The gabled porch has a boarded door within a chamfered two-centred arch. The tower has a high plinth and a two-light west window with cusped tracery. There are paired, chamfered, two-centred arched, louvred bell openings with roll-moulded coping. The nave’s porch contains a boarded door within a chamfered two-centred arch. South lancets and a north lancet feature tracery, while a tall, square-headed 18th-century window with two mullioned-and-transomed elliptical-headed lights is centrally placed in the north bay. The lower chancel has a Decorated tracery window on the south and a three-light east window with cusped tracery and dripmould. Deep buttresses are present on the nave, and deep diagonal buttresses on the chancel. Stone cross finials crown the building.

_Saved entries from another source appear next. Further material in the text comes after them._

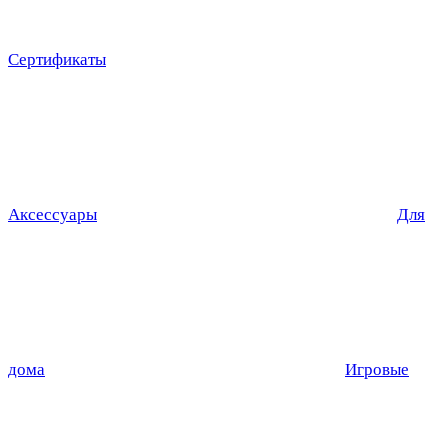
Сертификаты
Аксессуары
Для
дома
Игровые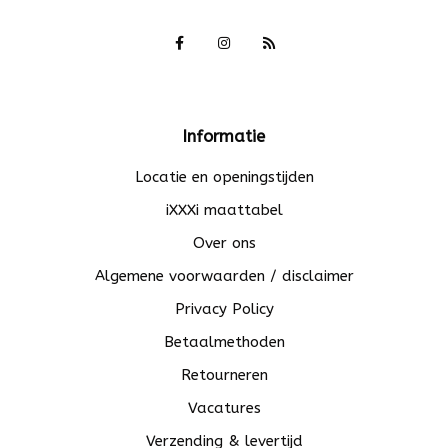
Informatie
Locatie en openingstijden
iXXXi maattabel
Over ons
Algemene voorwaarden / disclaimer
Privacy Policy
Betaalmethoden
Retourneren
Vacatures
Verzending & levertijd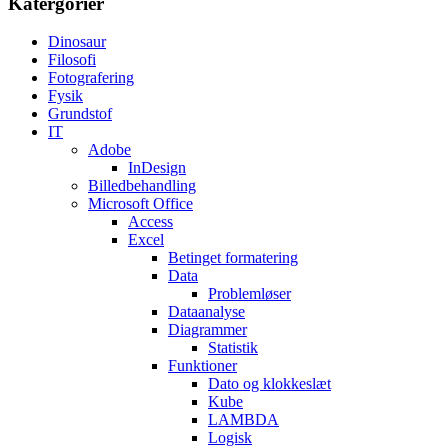
Katergorier
Dinosaur
Filosofi
Fotografering
Fysik
Grundstof
IT
Adobe
InDesign
Billedbehandling
Microsoft Office
Access
Excel
Betinget formatering
Data
Problemløser
Dataanalyse
Diagrammer
Statistik
Funktioner
Dato og klokkeslæt
Kube
LAMBDA
Logisk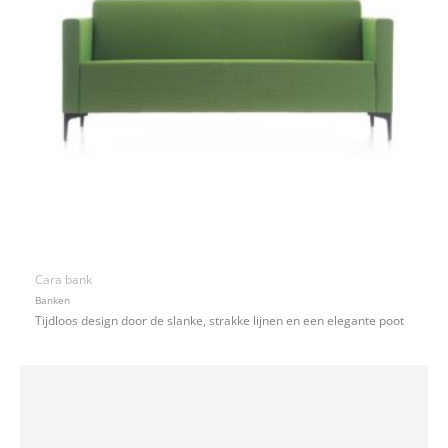
Cara bank
Banken
Tijdloos design door de slanke, strakke lijnen en een elegante poot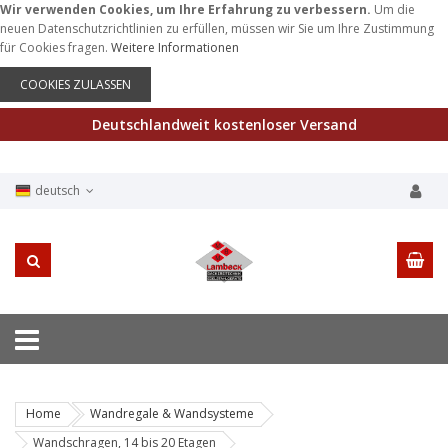
Wir verwenden Cookies, um Ihre Erfahrung zu verbessern.
Um die
neuen Datenschutzrichtlinien zu erfüllen, müssen wir Sie um Ihre Zustimmung
für Cookies fragen.
Weitere Informationen
COOKIES ZULASSEN
Deutschlandweit kostenloser Versand
deutsch
Home
Wandregale & Wandsysteme
Wandschragen, 14 bis 20 Etagen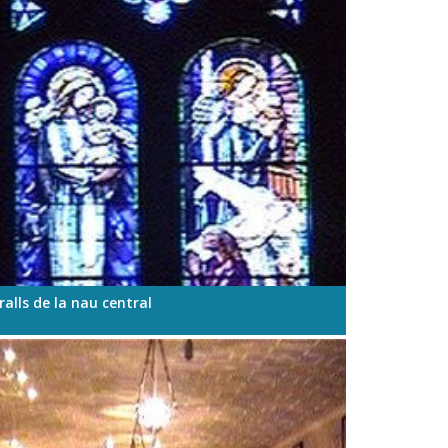
ralls de la nau central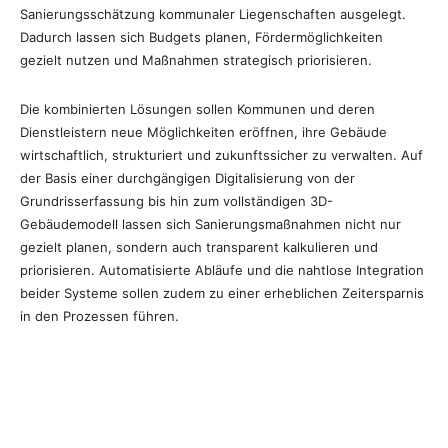
Sanierungsschätzung kommunaler Liegenschaften ausgelegt.
Dadurch lassen sich Budgets planen, Fördermöglichkeiten
gezielt nutzen und Maßnahmen strategisch priorisieren.
Die kombinierten Lösungen sollen Kommunen und deren
Dienstleistern neue Möglichkeiten eröffnen, ihre Gebäude
wirtschaftlich, strukturiert und zukunftssicher zu verwalten. Auf
der Basis einer durchgängigen Digitalisierung von der
Grundrisserfassung bis hin zum vollständigen 3D-
Gebäudemodell lassen sich Sanierungsmaßnahmen nicht nur
gezielt planen, sondern auch transparent kalkulieren und
priorisieren. Automatisierte Abläufe und die nahtlose Integration
beider Systeme sollen zudem zu einer erheblichen Zeitersparnis
in den Prozessen führen.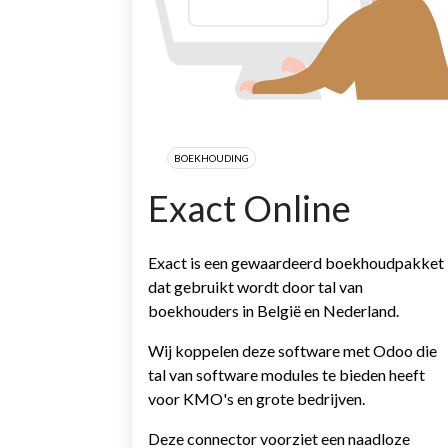
BOEKHOUDING
Exact Online
Exact is een gewaardeerd boekhoudpakket
dat gebruikt wordt door tal van
boekhouders in België en Nederland.
Wij koppelen deze software met Odoo die
tal van software modules te bieden heeft
voor KMO's en grote bedrijven.
Deze connector voorziet een naadloze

Inside, the walls are of sandstone rubble with ashlar dressings, and the roof is supported by stone corbelled trusses with arch-braced collars, struts, and king-posts. The nave has seven bays, and the chancel has three. A renewed west gallery is present, concealing a wide two-centred tower arch and a narrower wood lintel over a boarded door below. The chancel arch is two-centred and chamfered, with a roll-moulded inner arch supported by corbels. A stone, octagonal font from the 19th century is also present. The church boasts high-quality panelled inner doors made by Thompson of Masham. A Gothic-style priest’s stall commemorates G.S. Ellam, who died in 1905. A Gothic panelled reredos, dating from 1914-1919, serves as a war memorial. The chancel and sanctuary floors are tiled in red, black, and cream. A rood screen, created in 1907 as a memorial to Rev. de Pledge, features a brass memorial plaque detailing the church’s restoration and embellishment through subscription. Other memorials include one to Rev. de Pledge’s third son, a Colonel in the 19th Hussars, who died in 1908, and was designed by Underwood of 14 Baker Street. The organ, dating from 1879, was made by Harrison and Harrison. 19th-century glass includes memorials to John Greenwell of Broomshields and to Revs. Thompson (died 1867) and de Pledge. Two medieval grave covers are set into the west wall, as documented by P.F. Ryder in "The Medieval Slab Grave Cover in County Durham" (Durham, 1985).